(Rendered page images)
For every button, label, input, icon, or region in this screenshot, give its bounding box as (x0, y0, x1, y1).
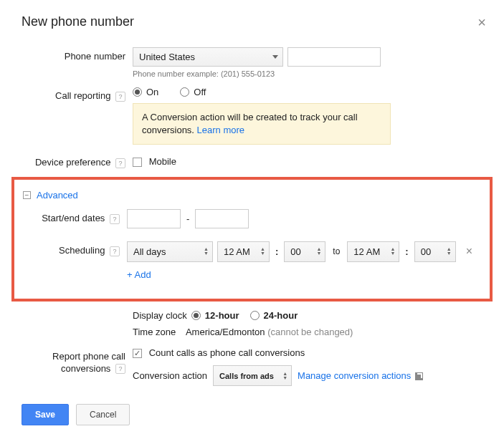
timezone-value: America/Edmonton (186, 327, 265, 337)
report-conversions-row: Report phone call conversions ? ✓ Count … (22, 347, 482, 386)
report-phone-label: Report phone call (52, 351, 125, 362)
h12-label: 12-hour (205, 310, 239, 321)
hour1-value: 12 AM (224, 246, 250, 257)
min1-value: 00 (290, 246, 300, 257)
learn-more-link[interactable]: Learn more (197, 125, 244, 135)
phone-number-row: Phone number United States Phone number … (22, 47, 482, 78)
time-colon: : (275, 246, 278, 257)
radio-on[interactable]: On (133, 87, 158, 97)
new-phone-dialog: × New phone number Phone number United S… (0, 0, 504, 439)
manage-link-text: Manage conversion actions (298, 370, 411, 381)
chevron-down-icon (272, 55, 278, 59)
scheduling-label: Scheduling (59, 245, 105, 256)
date-separator: - (186, 213, 189, 224)
timezone-note: (cannot be changed) (267, 327, 353, 337)
save-button[interactable]: Save (22, 404, 69, 425)
radio-off-label: Off (194, 87, 206, 97)
external-link-icon (415, 372, 423, 380)
device-preference-row: Device preference ? Mobile (22, 153, 482, 168)
phone-number-label: Phone number (22, 47, 133, 62)
manage-conversions-link[interactable]: Manage conversion actions (298, 370, 423, 381)
radio-24hour[interactable]: 24-hour (250, 310, 298, 321)
stepper-icon: ▲▼ (282, 372, 287, 380)
call-reporting-row: Call reporting ? On Off A Conversion act… (22, 87, 482, 145)
phone-input[interactable] (287, 47, 381, 67)
end-hour-select[interactable]: 12 AM ▲▼ (347, 241, 399, 262)
advanced-title[interactable]: Advanced (37, 190, 78, 201)
help-icon[interactable]: ? (110, 246, 120, 256)
help-icon[interactable]: ? (110, 214, 120, 224)
days-select[interactable]: All days ▲▼ (127, 241, 213, 262)
radio-12hour[interactable]: 12-hour (191, 310, 239, 321)
mobile-checkbox[interactable] (133, 158, 142, 167)
stepper-icon: ▲▼ (390, 247, 395, 256)
hour2-value: 12 AM (353, 246, 380, 257)
mobile-label: Mobile (149, 156, 176, 167)
scheduling-row: Scheduling ? All days ▲▼ 12 AM ▲▼ : 00 (16, 241, 480, 280)
display-clock-label: Display clock (133, 310, 187, 321)
conversion-action-label: Conversion action (133, 370, 207, 381)
start-end-label: Start/end dates (42, 213, 105, 223)
device-preference-label: Device preference (35, 157, 111, 168)
dialog-title: New phone number (22, 14, 482, 29)
stepper-icon: ▲▼ (447, 247, 452, 256)
min2-value: 00 (421, 246, 431, 257)
help-icon[interactable]: ? (115, 158, 125, 168)
start-min-select[interactable]: 00 ▲▼ (284, 241, 325, 262)
conv-action-value: Calls from ads (219, 372, 274, 380)
close-icon[interactable]: × (477, 14, 486, 31)
call-reporting-label: Call reporting (55, 90, 110, 101)
time-colon: : (405, 246, 408, 257)
help-icon[interactable]: ? (115, 92, 125, 102)
remove-schedule-icon[interactable]: × (466, 245, 472, 258)
dialog-buttons: Save Cancel (22, 404, 482, 425)
to-label: to (333, 246, 340, 256)
days-value: All days (133, 246, 166, 257)
country-select[interactable]: United States (133, 47, 283, 67)
help-icon[interactable]: ? (115, 364, 125, 374)
timezone-label: Time zone (133, 327, 176, 337)
stepper-icon: ▲▼ (204, 247, 209, 256)
start-hour-select[interactable]: 12 AM ▲▼ (217, 241, 270, 262)
end-min-select[interactable]: 00 ▲▼ (414, 241, 456, 262)
start-date-input[interactable] (127, 209, 181, 228)
stepper-icon: ▲▼ (316, 247, 321, 256)
country-selected-text: United States (139, 52, 195, 62)
cancel-button[interactable]: Cancel (76, 404, 130, 425)
start-end-dates-row: Start/end dates ? - (16, 209, 480, 228)
radio-off[interactable]: Off (180, 87, 206, 97)
radio-on-label: On (146, 87, 158, 97)
conversion-info-box: A Conversion action will be created to t… (133, 103, 391, 145)
end-date-input[interactable] (195, 209, 249, 228)
count-calls-checkbox[interactable]: ✓ (133, 349, 142, 358)
count-calls-label: Count calls as phone call conversions (149, 347, 305, 358)
h24-label: 24-hour (264, 310, 298, 321)
conversions-label: conversions (61, 363, 110, 374)
stepper-icon: ▲▼ (260, 247, 265, 256)
collapse-icon[interactable]: − (23, 191, 31, 199)
advanced-section: − Advanced Start/end dates ? - Schedulin… (11, 177, 493, 301)
add-schedule-link[interactable]: + Add (127, 269, 151, 280)
phone-example-hint: Phone number example: (201) 555-0123 (133, 69, 482, 78)
conversion-action-select[interactable]: Calls from ads ▲▼ (213, 365, 292, 386)
display-clock-row: Display clock 12-hour 24-hour Time zone … (22, 310, 482, 337)
info-text: A Conversion action will be created to t… (142, 112, 358, 135)
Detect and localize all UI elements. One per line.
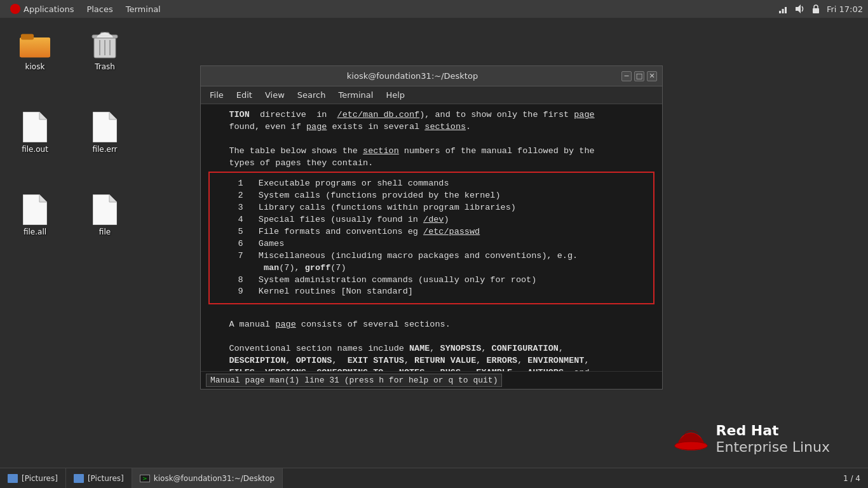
taskbar-item-pictures2[interactable]: [Pictures] bbox=[66, 468, 132, 488]
file-icon-svg2 bbox=[93, 112, 117, 142]
taskbar-page-indicator: 1 / 4 bbox=[843, 474, 868, 483]
fileout-img bbox=[20, 112, 50, 142]
section-8: 8 System administration commands (usuall… bbox=[217, 274, 646, 287]
svg-marker-3 bbox=[796, 4, 801, 13]
terminal-statusbar: Manual page man(1) line 31 (press h for … bbox=[201, 371, 662, 389]
taskbar-label-3: kiosk@foundation31:~/Desktop bbox=[154, 474, 275, 483]
section-6: 6 Games bbox=[217, 238, 646, 250]
desktop-icons: kiosk Trash bbox=[0, 23, 222, 283]
content-line5: types of pages they contain. bbox=[208, 158, 654, 170]
content-after5: DESCRIPTION, OPTIONS, EXIT STATUS, RETUR… bbox=[208, 355, 654, 367]
close-button[interactable]: ✕ bbox=[647, 71, 657, 81]
speaker-icon bbox=[794, 3, 805, 15]
file-label: file bbox=[99, 227, 111, 236]
redhat-name: Red Hat bbox=[716, 423, 830, 439]
taskbar-label-2: [Pictures] bbox=[88, 474, 124, 483]
desktop-icon-fileout[interactable]: file.out bbox=[6, 112, 64, 175]
redhat-text: Red Hat Enterprise Linux bbox=[716, 423, 830, 455]
kiosk-label: kiosk bbox=[25, 62, 45, 71]
content-after1 bbox=[208, 307, 654, 319]
terminal-menubar: File Edit View Search Terminal Help bbox=[201, 86, 662, 104]
redhat-subtitle: Enterprise Linux bbox=[716, 439, 830, 455]
topbar-places[interactable]: Places bbox=[81, 3, 118, 15]
desktop-icon-fileall[interactable]: file.all bbox=[6, 194, 64, 258]
kiosk-folder-img bbox=[20, 29, 50, 60]
page-indicator: 1 / 4 bbox=[843, 474, 860, 483]
svg-rect-1 bbox=[782, 9, 783, 13]
taskbar-label-1: [Pictures] bbox=[22, 474, 58, 483]
svg-rect-0 bbox=[779, 11, 781, 13]
section-2: 2 System calls (functions provided by th… bbox=[217, 190, 646, 202]
fileerr-label: file.err bbox=[92, 145, 117, 154]
network-icon bbox=[777, 3, 789, 15]
trash-img bbox=[90, 29, 120, 60]
menu-file[interactable]: File bbox=[205, 89, 229, 101]
section-5: 5 File formats and conventions eg /etc/p… bbox=[217, 226, 646, 238]
redhat-hat-icon bbox=[674, 421, 709, 456]
redhat-icon bbox=[10, 4, 20, 14]
redhat-logo: Red Hat Enterprise Linux bbox=[674, 421, 830, 456]
terminal-titlebar: kiosk@foundation31:~/Desktop ─ □ ✕ bbox=[201, 66, 662, 86]
topbar-terminal[interactable]: Terminal bbox=[121, 3, 166, 15]
section-4: 4 Special files (usually found in /dev) bbox=[217, 214, 646, 226]
svg-rect-7 bbox=[21, 34, 34, 39]
lock-icon bbox=[810, 3, 822, 15]
desktop-icon-trash[interactable]: Trash bbox=[76, 29, 133, 93]
sections-box: 1 Executable programs or shell commands … bbox=[208, 172, 654, 304]
terminal-title: kiosk@foundation31:~/Desktop bbox=[206, 71, 619, 81]
content-after2: A manual page consists of several sectio… bbox=[208, 319, 654, 331]
section-7b: man(7), groff(7) bbox=[217, 262, 646, 274]
fileout-label: file.out bbox=[22, 145, 48, 154]
folder-icon-svg bbox=[20, 30, 50, 58]
filemanager-icon1 bbox=[8, 474, 18, 483]
file-icon-svg3 bbox=[23, 194, 47, 225]
svg-marker-21 bbox=[109, 194, 117, 202]
section-1: 1 Executable programs or shell commands bbox=[217, 178, 646, 190]
svg-marker-15 bbox=[39, 112, 47, 119]
fileerr-img bbox=[90, 112, 120, 142]
taskbar: [Pictures] [Pictures] kiosk@foundation31… bbox=[0, 468, 868, 488]
svg-marker-19 bbox=[39, 194, 47, 202]
menu-view[interactable]: View bbox=[260, 89, 290, 101]
fileall-label: file.all bbox=[24, 227, 46, 236]
section-9: 9 Kernel routines [Non standard] bbox=[217, 286, 646, 298]
content-line3 bbox=[208, 133, 654, 146]
trash-label: Trash bbox=[95, 62, 115, 71]
section-3: 3 Library calls (functions within progra… bbox=[217, 202, 646, 214]
content-line4: The table below shows the section number… bbox=[208, 146, 654, 158]
fileall-img bbox=[20, 194, 50, 225]
maximize-button[interactable]: □ bbox=[634, 71, 644, 81]
desktop-icon-kiosk[interactable]: kiosk bbox=[6, 29, 64, 93]
taskbar-item-terminal[interactable]: kiosk@foundation31:~/Desktop bbox=[132, 468, 283, 488]
minimize-button[interactable]: ─ bbox=[621, 71, 632, 81]
desktop-icon-fileerr[interactable]: file.err bbox=[76, 112, 133, 175]
menu-terminal[interactable]: Terminal bbox=[333, 89, 378, 101]
section-7: 7 Miscellaneous (including macro package… bbox=[217, 250, 646, 262]
content-line1: TION directive in /etc/man_db.conf), and… bbox=[208, 109, 654, 121]
file-icon-svg4 bbox=[93, 194, 117, 225]
content-after3 bbox=[208, 331, 654, 343]
svg-rect-6 bbox=[20, 37, 50, 57]
topbar: Applications Places Terminal Fri 17:02 bbox=[0, 0, 868, 18]
topbar-app-menu[interactable]: Applications bbox=[5, 3, 79, 15]
file-img bbox=[90, 194, 120, 225]
file-icon-svg bbox=[23, 112, 47, 142]
clock: Fri 17:02 bbox=[827, 4, 863, 14]
desktop-icon-file[interactable]: file bbox=[76, 194, 133, 258]
trash-icon-svg bbox=[92, 29, 118, 60]
content-after4: Conventional section names include NAME,… bbox=[208, 343, 654, 355]
svg-rect-2 bbox=[785, 7, 787, 13]
status-text: Manual page man(1) line 31 (press h for … bbox=[206, 374, 502, 387]
content-line2: found, even if page exists in several se… bbox=[208, 121, 654, 133]
terminal-content[interactable]: TION directive in /etc/man_db.conf), and… bbox=[201, 104, 662, 371]
svg-rect-4 bbox=[813, 8, 819, 13]
taskbar-item-pictures1[interactable]: [Pictures] bbox=[0, 468, 66, 488]
svg-point-23 bbox=[674, 442, 707, 450]
terminal-icon bbox=[140, 475, 150, 482]
menu-edit[interactable]: Edit bbox=[231, 89, 257, 101]
menu-help[interactable]: Help bbox=[381, 89, 410, 101]
svg-marker-17 bbox=[109, 112, 117, 119]
menu-search[interactable]: Search bbox=[292, 89, 331, 101]
filemanager-icon2 bbox=[74, 474, 84, 483]
terminal-window: kiosk@foundation31:~/Desktop ─ □ ✕ File … bbox=[200, 65, 663, 390]
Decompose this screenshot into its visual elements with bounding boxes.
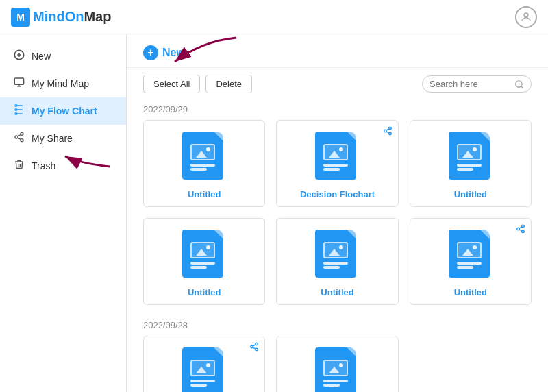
sidebar-item-my-share[interactable]: My Share — [0, 125, 126, 152]
action-left: Select All Delete — [143, 75, 252, 93]
card-doc-icon — [182, 132, 226, 182]
sidebar-item-trash[interactable]: Trash — [0, 152, 126, 180]
sidebar: New My Mind Map My Flow Chart My Share T… — [0, 34, 127, 392]
svg-point-10 — [21, 132, 23, 135]
card-doc-icon-8 — [315, 347, 359, 392]
logo-icon: M — [11, 8, 30, 27]
new-plus-icon: + — [143, 45, 158, 60]
card-share-icon-6 — [516, 224, 525, 236]
card-untitled-5[interactable]: Untitled — [276, 218, 398, 305]
main-content: + New Select All Delete — [127, 34, 548, 392]
card-doc-icon-6 — [449, 230, 493, 280]
card-share-icon — [383, 126, 393, 138]
search-icon — [514, 79, 524, 89]
card-drd[interactable]: DRD — [143, 336, 265, 392]
action-bar: Select All Delete — [127, 68, 548, 100]
sidebar-share-label: My Share — [32, 133, 73, 144]
svg-point-21 — [388, 132, 391, 135]
sidebar-flowchart-label: My Flow Chart — [32, 106, 97, 117]
logo-mind: MindOnMap — [33, 9, 111, 25]
search-input[interactable] — [429, 79, 512, 89]
card-untitled-4[interactable]: Untitled — [143, 218, 265, 305]
svg-point-29 — [256, 343, 258, 345]
card-untitled-1[interactable]: Untitled — [143, 120, 265, 207]
card-label-5: Untitled — [321, 287, 353, 297]
card-label-3: Untitled — [454, 189, 487, 199]
card-untitled-6[interactable]: Untitled — [410, 218, 532, 305]
svg-line-33 — [253, 345, 256, 346]
card-decision-flochart[interactable]: Decision Flochart — [276, 120, 398, 207]
card-untitled-3[interactable]: Untitled — [410, 120, 532, 207]
select-all-button[interactable]: Select All — [143, 75, 200, 93]
search-box[interactable] — [422, 75, 532, 93]
header: M MindOnMap — [0, 0, 548, 34]
sidebar-mindmap-label: My Mind Map — [32, 78, 89, 89]
card-share-icon-7 — [249, 342, 259, 354]
plus-icon — [14, 49, 25, 63]
svg-line-18 — [521, 86, 523, 88]
svg-point-30 — [251, 345, 253, 348]
svg-line-13 — [18, 138, 21, 140]
card-doc-icon-5 — [315, 230, 359, 280]
svg-point-19 — [388, 127, 391, 130]
card-untitled-8[interactable]: Untitled — [276, 336, 398, 392]
svg-rect-4 — [14, 78, 23, 84]
svg-line-32 — [253, 347, 256, 349]
svg-line-27 — [519, 230, 522, 231]
svg-point-11 — [15, 136, 18, 138]
svg-line-14 — [18, 134, 21, 136]
svg-point-26 — [522, 230, 525, 233]
svg-line-22 — [386, 132, 389, 133]
new-button-label: New — [162, 47, 185, 59]
layout: New My Mind Map My Flow Chart My Share T… — [0, 34, 548, 392]
svg-point-7 — [15, 105, 17, 107]
top-bar: + New — [127, 34, 548, 68]
svg-line-23 — [386, 129, 389, 130]
trash-icon — [14, 159, 25, 173]
sidebar-item-my-mind-map[interactable]: My Mind Map — [0, 70, 126, 97]
card-label-2: Decision Flochart — [300, 189, 375, 199]
card-doc-icon-7 — [182, 347, 226, 392]
flowchart-icon — [14, 104, 25, 118]
svg-point-20 — [384, 130, 386, 132]
section-date-1: 2022/09/29 — [127, 100, 548, 120]
delete-button[interactable]: Delete — [206, 75, 252, 93]
card-label: Untitled — [188, 189, 221, 199]
svg-line-28 — [519, 227, 522, 228]
card-label-6: Untitled — [454, 287, 487, 297]
card-doc-icon-4 — [182, 230, 226, 280]
card-doc-icon-2 — [315, 132, 359, 182]
new-button[interactable]: + New — [143, 45, 185, 60]
grid-section-1: Untitled — [127, 120, 548, 218]
section-date-2: 2022/09/28 — [127, 316, 548, 336]
svg-point-8 — [15, 109, 17, 111]
svg-point-25 — [517, 228, 520, 230]
user-avatar[interactable] — [515, 6, 537, 28]
svg-point-0 — [524, 13, 528, 17]
mindmap-icon — [14, 77, 25, 90]
card-doc-icon-3 — [449, 132, 493, 182]
sidebar-trash-label: Trash — [32, 160, 55, 171]
sidebar-item-my-flow-chart[interactable]: My Flow Chart — [0, 97, 126, 125]
svg-point-31 — [256, 348, 258, 351]
grid-section-2: Untitled Untitled — [127, 218, 548, 316]
logo: M MindOnMap — [11, 8, 111, 27]
share-icon — [14, 132, 25, 145]
svg-point-24 — [522, 225, 525, 228]
svg-point-17 — [516, 80, 522, 86]
card-label-4: Untitled — [188, 287, 221, 297]
sidebar-item-new[interactable]: New — [0, 42, 126, 70]
grid-section-3: DRD Untitled — [127, 336, 548, 392]
sidebar-new-label: New — [32, 51, 51, 62]
svg-point-12 — [21, 139, 23, 142]
svg-point-9 — [15, 113, 17, 115]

● **ASSIGNED TASK**
Which lines of the data above contain "this"? Copy each one.

● **ANSWER BOX**
For every button, label, input, icon, or region in this screenshot, give its bounding box as (x0, y0, x1, y1).
Decompose this screenshot into its visual elements with bounding boxes.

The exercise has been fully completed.